(Activity):
Please restate word for word only the lines that start at the one containing "Identify all the" and continue to the final line of the material.

::::::::::

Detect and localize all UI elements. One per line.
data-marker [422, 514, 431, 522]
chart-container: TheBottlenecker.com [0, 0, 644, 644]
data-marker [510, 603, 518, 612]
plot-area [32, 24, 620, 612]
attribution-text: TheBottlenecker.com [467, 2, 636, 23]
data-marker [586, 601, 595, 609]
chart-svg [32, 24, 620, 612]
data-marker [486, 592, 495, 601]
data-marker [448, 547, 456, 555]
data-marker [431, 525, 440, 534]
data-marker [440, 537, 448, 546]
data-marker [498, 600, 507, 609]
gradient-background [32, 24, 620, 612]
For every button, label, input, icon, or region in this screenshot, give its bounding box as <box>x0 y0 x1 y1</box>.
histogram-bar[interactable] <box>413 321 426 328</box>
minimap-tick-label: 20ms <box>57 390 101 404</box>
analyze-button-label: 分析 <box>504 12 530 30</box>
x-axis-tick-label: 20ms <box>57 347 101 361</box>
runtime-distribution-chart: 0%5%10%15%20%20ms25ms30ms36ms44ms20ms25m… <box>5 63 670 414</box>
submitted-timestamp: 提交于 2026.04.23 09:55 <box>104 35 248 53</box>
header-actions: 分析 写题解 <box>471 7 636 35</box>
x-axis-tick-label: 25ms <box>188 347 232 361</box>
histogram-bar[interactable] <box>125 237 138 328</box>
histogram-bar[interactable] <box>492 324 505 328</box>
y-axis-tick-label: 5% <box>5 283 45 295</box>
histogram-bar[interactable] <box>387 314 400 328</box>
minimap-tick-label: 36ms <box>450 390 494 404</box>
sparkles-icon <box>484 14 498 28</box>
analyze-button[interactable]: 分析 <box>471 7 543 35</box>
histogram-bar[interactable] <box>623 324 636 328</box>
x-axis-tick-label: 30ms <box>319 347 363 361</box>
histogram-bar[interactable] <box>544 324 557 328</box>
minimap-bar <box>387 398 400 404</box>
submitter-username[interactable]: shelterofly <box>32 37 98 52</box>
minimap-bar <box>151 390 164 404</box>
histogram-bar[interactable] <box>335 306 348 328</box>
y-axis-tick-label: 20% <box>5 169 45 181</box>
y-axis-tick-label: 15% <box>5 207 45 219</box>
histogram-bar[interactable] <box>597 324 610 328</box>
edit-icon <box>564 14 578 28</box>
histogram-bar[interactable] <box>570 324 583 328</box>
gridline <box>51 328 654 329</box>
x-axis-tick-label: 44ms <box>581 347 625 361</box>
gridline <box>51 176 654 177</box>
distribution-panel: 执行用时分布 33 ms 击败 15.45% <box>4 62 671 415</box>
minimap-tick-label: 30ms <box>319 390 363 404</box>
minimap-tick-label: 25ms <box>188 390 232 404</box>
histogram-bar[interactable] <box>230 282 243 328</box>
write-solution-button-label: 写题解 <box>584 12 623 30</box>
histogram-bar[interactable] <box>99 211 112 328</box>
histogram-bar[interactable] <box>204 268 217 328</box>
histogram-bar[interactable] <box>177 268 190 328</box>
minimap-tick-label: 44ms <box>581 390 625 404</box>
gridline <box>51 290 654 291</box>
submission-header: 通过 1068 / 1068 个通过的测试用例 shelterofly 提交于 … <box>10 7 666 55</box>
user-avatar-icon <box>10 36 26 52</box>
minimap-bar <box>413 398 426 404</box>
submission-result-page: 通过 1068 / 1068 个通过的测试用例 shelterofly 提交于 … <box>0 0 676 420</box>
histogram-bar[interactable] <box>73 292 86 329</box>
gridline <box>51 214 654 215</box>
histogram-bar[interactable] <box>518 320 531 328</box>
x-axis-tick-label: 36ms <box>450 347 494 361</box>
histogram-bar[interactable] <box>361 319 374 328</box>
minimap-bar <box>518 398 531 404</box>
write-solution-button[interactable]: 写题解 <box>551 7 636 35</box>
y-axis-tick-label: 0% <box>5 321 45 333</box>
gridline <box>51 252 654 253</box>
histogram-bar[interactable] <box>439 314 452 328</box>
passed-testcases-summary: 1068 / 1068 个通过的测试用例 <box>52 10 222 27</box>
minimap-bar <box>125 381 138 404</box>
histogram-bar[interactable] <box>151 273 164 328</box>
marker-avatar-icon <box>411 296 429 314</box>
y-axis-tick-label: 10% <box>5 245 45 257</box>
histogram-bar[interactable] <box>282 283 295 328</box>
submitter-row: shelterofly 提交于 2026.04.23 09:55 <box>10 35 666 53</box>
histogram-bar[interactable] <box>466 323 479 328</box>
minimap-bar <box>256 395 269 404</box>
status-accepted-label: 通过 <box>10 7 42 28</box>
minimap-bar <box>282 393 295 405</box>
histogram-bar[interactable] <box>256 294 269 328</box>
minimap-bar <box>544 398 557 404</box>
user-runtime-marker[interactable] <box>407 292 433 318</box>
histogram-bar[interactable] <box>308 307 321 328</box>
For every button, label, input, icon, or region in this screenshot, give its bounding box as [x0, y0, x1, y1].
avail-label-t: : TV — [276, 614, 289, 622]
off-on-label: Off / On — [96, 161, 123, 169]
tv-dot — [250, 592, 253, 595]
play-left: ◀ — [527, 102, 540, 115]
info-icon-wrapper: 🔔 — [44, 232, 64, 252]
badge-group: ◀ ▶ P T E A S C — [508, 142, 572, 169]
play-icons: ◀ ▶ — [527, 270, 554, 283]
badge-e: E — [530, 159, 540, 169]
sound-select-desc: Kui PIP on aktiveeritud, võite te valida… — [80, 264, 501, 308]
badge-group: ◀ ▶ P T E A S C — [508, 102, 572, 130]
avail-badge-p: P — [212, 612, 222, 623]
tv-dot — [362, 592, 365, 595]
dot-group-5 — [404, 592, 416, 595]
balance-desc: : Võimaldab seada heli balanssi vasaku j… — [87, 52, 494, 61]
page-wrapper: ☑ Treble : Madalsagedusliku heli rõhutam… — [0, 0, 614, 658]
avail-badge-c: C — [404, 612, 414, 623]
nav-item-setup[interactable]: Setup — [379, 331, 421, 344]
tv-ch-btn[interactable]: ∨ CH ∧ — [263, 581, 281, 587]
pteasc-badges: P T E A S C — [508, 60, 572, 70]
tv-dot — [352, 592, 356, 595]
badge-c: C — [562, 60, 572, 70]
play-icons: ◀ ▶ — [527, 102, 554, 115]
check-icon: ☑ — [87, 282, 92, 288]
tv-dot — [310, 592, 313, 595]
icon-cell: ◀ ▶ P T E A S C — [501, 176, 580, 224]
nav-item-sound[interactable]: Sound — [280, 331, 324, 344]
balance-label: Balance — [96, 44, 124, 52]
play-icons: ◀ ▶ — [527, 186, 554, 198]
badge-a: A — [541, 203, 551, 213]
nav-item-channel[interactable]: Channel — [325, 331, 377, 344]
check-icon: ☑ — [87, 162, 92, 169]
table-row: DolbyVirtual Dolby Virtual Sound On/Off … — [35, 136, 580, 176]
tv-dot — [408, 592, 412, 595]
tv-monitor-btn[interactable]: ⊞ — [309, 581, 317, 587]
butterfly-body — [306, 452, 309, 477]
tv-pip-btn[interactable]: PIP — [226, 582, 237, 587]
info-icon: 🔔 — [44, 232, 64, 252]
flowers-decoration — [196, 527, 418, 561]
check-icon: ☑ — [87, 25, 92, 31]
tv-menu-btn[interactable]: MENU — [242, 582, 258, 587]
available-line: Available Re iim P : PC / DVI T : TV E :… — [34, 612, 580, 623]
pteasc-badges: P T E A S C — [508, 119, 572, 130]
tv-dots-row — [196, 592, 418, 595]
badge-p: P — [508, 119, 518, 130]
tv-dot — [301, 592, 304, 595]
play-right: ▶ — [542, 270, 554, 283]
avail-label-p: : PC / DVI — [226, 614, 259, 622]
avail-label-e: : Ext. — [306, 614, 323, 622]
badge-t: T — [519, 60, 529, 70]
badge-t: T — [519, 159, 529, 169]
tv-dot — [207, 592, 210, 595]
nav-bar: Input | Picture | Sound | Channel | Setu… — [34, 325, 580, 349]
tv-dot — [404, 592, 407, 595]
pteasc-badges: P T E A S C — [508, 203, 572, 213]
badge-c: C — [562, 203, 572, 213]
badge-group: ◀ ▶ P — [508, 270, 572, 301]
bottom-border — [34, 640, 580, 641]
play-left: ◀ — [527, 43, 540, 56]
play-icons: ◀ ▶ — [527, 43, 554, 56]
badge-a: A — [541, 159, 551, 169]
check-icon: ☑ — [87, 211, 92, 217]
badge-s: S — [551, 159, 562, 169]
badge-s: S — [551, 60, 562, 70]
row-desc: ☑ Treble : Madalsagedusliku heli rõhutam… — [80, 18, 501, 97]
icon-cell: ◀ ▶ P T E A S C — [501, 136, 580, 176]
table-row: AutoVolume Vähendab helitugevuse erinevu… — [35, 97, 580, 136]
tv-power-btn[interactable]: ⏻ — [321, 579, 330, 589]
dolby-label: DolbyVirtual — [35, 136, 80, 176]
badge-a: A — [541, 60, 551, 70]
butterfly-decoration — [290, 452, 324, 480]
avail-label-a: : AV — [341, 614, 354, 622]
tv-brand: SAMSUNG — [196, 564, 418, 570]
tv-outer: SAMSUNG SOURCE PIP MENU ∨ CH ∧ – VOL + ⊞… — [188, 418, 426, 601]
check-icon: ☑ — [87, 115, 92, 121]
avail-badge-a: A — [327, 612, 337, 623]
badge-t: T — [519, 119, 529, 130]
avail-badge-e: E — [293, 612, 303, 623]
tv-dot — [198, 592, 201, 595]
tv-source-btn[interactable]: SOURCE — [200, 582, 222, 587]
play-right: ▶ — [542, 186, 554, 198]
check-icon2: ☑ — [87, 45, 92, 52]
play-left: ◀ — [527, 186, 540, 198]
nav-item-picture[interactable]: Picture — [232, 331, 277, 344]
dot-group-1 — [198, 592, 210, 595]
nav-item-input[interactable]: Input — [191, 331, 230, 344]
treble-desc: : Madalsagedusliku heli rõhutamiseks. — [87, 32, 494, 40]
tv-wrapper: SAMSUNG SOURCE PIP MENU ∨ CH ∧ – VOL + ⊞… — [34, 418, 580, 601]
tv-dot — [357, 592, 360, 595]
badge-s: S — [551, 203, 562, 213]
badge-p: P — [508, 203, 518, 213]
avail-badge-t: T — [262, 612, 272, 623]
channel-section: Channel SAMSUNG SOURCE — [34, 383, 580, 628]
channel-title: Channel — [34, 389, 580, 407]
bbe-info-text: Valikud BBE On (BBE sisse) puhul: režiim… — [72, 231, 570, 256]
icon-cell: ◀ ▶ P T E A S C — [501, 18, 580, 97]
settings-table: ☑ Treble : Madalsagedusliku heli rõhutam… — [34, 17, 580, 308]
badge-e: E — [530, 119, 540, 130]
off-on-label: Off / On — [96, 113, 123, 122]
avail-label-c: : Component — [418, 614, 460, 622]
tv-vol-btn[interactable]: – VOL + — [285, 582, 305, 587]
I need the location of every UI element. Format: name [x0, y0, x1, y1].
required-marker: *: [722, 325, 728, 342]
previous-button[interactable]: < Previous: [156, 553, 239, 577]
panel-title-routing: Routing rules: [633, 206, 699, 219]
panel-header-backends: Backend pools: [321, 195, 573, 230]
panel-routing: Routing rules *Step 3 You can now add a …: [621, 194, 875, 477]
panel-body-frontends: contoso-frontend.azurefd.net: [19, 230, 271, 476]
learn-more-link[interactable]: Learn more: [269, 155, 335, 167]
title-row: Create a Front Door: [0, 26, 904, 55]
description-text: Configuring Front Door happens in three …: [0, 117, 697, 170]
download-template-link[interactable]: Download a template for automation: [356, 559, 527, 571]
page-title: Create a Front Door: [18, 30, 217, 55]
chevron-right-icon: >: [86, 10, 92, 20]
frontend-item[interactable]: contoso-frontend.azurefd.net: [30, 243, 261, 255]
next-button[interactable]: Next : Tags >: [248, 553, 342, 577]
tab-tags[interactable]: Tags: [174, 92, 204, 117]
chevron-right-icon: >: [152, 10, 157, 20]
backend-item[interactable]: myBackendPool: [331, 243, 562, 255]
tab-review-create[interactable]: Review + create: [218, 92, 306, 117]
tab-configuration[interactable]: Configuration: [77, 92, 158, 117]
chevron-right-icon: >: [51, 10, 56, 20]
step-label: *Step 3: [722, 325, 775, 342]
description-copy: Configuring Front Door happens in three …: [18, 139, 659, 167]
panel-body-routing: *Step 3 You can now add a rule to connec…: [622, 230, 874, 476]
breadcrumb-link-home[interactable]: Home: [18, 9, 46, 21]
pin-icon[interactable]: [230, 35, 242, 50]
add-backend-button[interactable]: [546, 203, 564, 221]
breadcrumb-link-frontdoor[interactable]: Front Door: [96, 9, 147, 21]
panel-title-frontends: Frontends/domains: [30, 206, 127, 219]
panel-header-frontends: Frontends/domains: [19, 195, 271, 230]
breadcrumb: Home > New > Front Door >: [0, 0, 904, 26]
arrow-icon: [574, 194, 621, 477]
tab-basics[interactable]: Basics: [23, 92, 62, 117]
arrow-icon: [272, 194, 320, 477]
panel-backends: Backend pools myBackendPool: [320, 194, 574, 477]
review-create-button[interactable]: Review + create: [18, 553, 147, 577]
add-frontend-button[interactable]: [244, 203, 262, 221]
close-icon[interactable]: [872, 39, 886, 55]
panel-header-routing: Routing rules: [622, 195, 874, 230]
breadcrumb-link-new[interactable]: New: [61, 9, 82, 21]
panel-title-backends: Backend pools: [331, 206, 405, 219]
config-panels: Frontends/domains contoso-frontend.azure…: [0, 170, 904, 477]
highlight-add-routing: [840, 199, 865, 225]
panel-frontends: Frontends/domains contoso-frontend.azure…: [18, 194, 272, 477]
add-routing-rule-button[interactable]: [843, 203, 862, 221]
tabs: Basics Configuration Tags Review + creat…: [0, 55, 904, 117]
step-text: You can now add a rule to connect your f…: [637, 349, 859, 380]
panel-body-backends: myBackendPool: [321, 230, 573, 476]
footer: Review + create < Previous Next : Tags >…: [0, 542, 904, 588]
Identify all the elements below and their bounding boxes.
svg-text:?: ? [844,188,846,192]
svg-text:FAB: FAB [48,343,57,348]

::::::::::

(Exercise output):
Identify all the elements below and their bounding boxes.
svg-text:?: ? [844,188,846,192]
svg-text:FAB: FAB [48,343,57,348]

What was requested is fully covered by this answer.